AI-enabled approaches may predict cutaneous toxicities in cancer immunoradiotherapy
This systematic mini-review synthesizes emerging AI-enabled approaches for the precision prediction and management of cutaneous toxicities—specifically radiation dermatitis and immune-related skin adverse events—in patients with advanced malignant tumors receiving immunoradiotherapy (ICI+RT). The review describes these toxicities as arising from the convergence of radiation-induced tissue injury and immune checkpoint blockade–driven immune amplification, involving interconnected pathways like DNA damage–associated danger signaling and dysregulated T-cell responses.

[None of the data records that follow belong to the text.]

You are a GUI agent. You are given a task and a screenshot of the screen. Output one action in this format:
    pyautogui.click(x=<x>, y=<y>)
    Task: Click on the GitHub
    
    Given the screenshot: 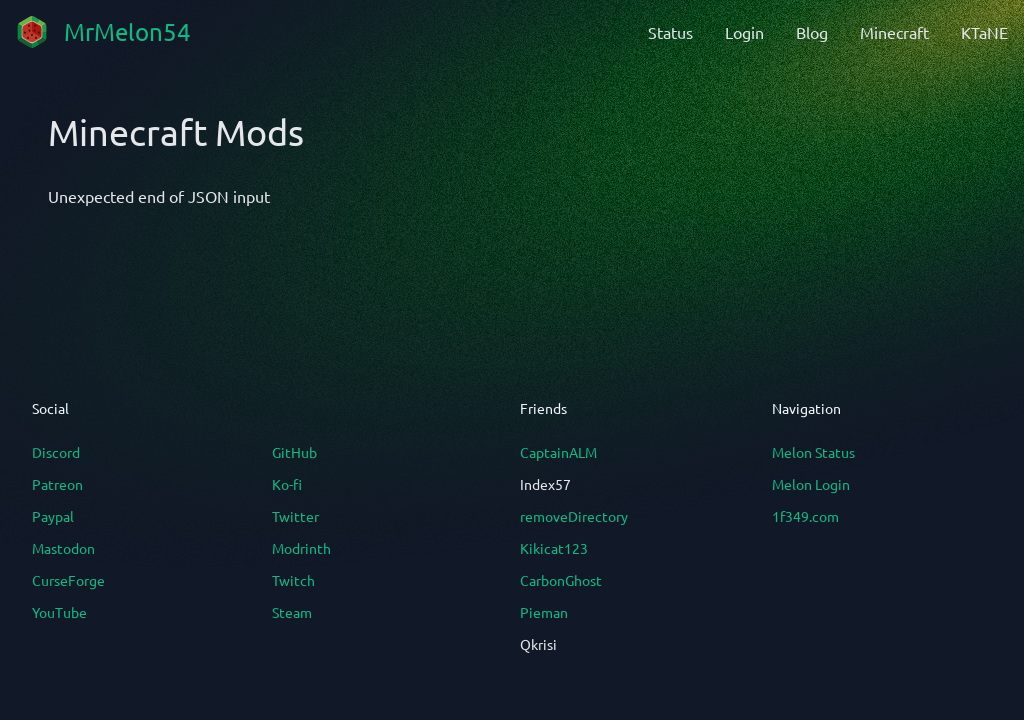 What is the action you would take?
    pyautogui.click(x=294, y=452)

The authors note that toxicities often emerge early, exhibit substantial inter-patient heterogeneity, and can compromise treatment continuity and quality of life, with broader application of immunoradiotherapy accompanied by a high incidence, though exact incidence rates are not reported.
The proposed AI-enabled approaches aim to move beyond conventional reactive, grading-based management by integrating clinicodosimetric variables, spatial dose topology, imaging-/radiomics-derived tissue susceptibility, and immune–inflammatory surrogates into predictive models. The review positions cutaneous toxicity as a tractable and clinically meaningful endpoint for precision management aligned with data-driven oncology goals. However, the safety and tolerability profile of these AI-guided strategies, as well as their impact on serious adverse events, are not reported.
Key limitations include the nature of the publication as a review of emerging approaches without reporting primary trial results, sample sizes, follow-up, or specific outcome measures. The certainty of the evidence is low, as the review does not report on the predictive utility, clinical efficacy, or validated performance of the AI models discussed. Practice relevance is therefore restrained; while the conceptual framework for AI integration is presented, its clinical implementation awaits prospective validation and demonstration of improved patient outcomes compared to standard management.